Making that haystack smaller

Germplasm collections can be very large, and that can put off potential users. What breeder really wants to screen thousands of accessions, when only a dozen might end up being useful? It’s not surprising, therefore, that people have looked for short-cuts. One approach is to make a “core collection.” You use the available data on the collection to select a sub-set which you hope will contain most of the original genetic diversity in a fraction (20%, say) of the total number of accessions. And then you evaluate that subset, rather than the whole collection, and use the results to delve back into the remaining 80% of the material, with hopefully a better chance of finding what you’re looking for.
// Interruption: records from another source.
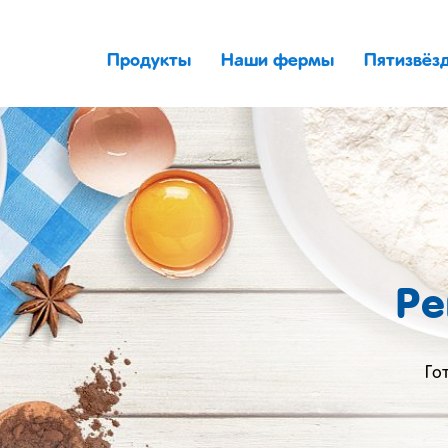
Продукты
Наши фермы
Пятизвёз
Ре
Го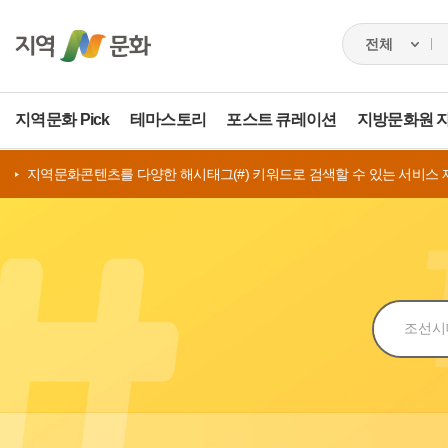
지역문화 Pick
테마스토리
포스트 큐레이션
지방문화원 
지역문화콘텐츠를 다양한 해시태그(#) 키워드로 검색할 수 있는 서비스 
검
That’s been done for lots of large collections now, with a certain amount of success in increasing their use — and usefulness. But breeders are not really satisfied. They want to shorten the odds even more. And the application of Geographic Information Systems (GIS) technology in something called the Focused Identification of Germplasm Strategy (FIGS) provides a potentially effective way of doing just that.
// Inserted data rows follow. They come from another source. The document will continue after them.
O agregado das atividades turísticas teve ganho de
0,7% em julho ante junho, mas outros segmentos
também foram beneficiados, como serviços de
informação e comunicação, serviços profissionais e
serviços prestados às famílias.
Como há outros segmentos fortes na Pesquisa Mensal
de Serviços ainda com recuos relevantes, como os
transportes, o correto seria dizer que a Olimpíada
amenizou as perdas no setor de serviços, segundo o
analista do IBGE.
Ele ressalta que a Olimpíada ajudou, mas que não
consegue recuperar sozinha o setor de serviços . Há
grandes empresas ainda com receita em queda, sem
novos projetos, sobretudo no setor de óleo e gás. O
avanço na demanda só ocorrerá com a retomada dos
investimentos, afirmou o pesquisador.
Jeremy described recently over at Bioversity how FIGS was used to increase the chances of finding a needle in a haystack by “start[ing] with a smaller haystack.” The haystack was 16,000 wheat accessions. The needle was resistance to powdery mildew.

It works like this: take 400 genebank samples known to have some resistance to powdery mildew and use the geographical location where they evolved and were collected to determine the environmental profile that can be associated with resistance. Then apply that profile to a further 16,089 samples with location data, using the profile as a template to identify those that were found in places that share the conditions associated with resistance. The result is a group of 1320 wheat varieties, mostly from Turkey, Iran and Afghanistan. This much more manageable subset was screened by growing them with diverse strains of powdery mildew. About 16% of the samples (211 of 1320) showed some resistance.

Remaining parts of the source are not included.